Titanium oxide `(TiO_(2))` is heated with excess hydrogen gas to give water and nee oxide `Ti_(x)O_(y)`. If `1.6 gm TiO_(2)` produces `1.44 g Ti_(x)O_(y)`, then select statement (Molar mass of titanium is `48 g//mol`):
A. Volume of `x//y` is `(2)/(3)`
B. Moles of `H_(2)` used in reaction is `0.01` mol.
C. Moles of `H_(2)` formed is `0.02` mol.
D. Both `(1)` and `(3)`

Answer 1

Correct Answer - D
`TiO_(2) + H_(2) rarr H_(2)O + Ti_(x)O_(y)`
`1.6g , 1.44g`
`:. 0.16 g` Oxygen loose from `1.6 g` oxide.

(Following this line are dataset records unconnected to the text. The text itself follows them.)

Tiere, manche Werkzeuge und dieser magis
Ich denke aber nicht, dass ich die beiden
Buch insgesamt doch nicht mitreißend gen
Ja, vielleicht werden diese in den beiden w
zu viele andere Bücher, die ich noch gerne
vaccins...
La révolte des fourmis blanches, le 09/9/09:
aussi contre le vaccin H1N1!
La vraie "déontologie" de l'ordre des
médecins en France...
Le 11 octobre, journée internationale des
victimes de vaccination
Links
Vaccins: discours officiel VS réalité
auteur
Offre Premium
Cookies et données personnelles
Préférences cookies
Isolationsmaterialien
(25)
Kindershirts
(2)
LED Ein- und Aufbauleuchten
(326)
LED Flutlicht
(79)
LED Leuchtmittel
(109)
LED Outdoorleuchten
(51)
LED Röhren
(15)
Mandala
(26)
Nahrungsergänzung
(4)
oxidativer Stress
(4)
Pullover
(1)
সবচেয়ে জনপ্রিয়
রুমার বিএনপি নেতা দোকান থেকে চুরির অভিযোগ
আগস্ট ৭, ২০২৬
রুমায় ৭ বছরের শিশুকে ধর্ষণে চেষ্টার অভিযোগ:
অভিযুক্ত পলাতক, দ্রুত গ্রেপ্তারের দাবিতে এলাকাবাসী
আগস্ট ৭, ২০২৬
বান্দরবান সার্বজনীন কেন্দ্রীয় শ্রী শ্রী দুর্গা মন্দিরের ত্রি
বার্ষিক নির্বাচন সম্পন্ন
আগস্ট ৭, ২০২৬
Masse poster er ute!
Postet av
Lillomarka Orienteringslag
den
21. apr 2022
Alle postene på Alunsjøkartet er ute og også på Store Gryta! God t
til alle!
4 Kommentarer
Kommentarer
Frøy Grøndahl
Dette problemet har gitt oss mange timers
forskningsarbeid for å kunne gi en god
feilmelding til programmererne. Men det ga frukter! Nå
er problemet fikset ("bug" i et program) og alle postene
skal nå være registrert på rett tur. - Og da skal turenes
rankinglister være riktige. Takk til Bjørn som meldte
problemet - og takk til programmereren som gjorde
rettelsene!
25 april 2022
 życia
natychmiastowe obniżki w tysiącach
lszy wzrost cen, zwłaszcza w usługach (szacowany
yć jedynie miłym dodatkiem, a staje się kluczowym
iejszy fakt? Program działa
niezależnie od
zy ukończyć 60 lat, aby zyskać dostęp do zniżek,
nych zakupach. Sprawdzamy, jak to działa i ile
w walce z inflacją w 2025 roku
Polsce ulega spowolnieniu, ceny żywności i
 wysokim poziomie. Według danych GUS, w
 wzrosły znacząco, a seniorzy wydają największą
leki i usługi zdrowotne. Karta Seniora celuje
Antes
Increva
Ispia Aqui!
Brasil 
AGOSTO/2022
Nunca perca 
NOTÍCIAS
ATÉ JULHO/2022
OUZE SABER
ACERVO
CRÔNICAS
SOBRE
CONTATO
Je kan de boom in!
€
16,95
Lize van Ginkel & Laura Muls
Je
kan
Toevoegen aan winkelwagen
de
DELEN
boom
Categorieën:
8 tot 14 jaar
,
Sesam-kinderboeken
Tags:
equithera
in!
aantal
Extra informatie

`:. 8g` Oxygen loose form `= (1.6)/(0.16) xx 8 = 80g`
Molar mass of `TiO_(2) = 48 + 32 = 80`
`TiO_(2) rarr TiO_(2-(1)/(2)) rarr TiO_(3//2) rarr Ti_(2)O_(3)`
As `0.01` mole of `O` is lost in the lost in the reaction then `H_(2)O` formed will be `0.01` mole and moles of `H_(2)` used will be also `0.01` mole.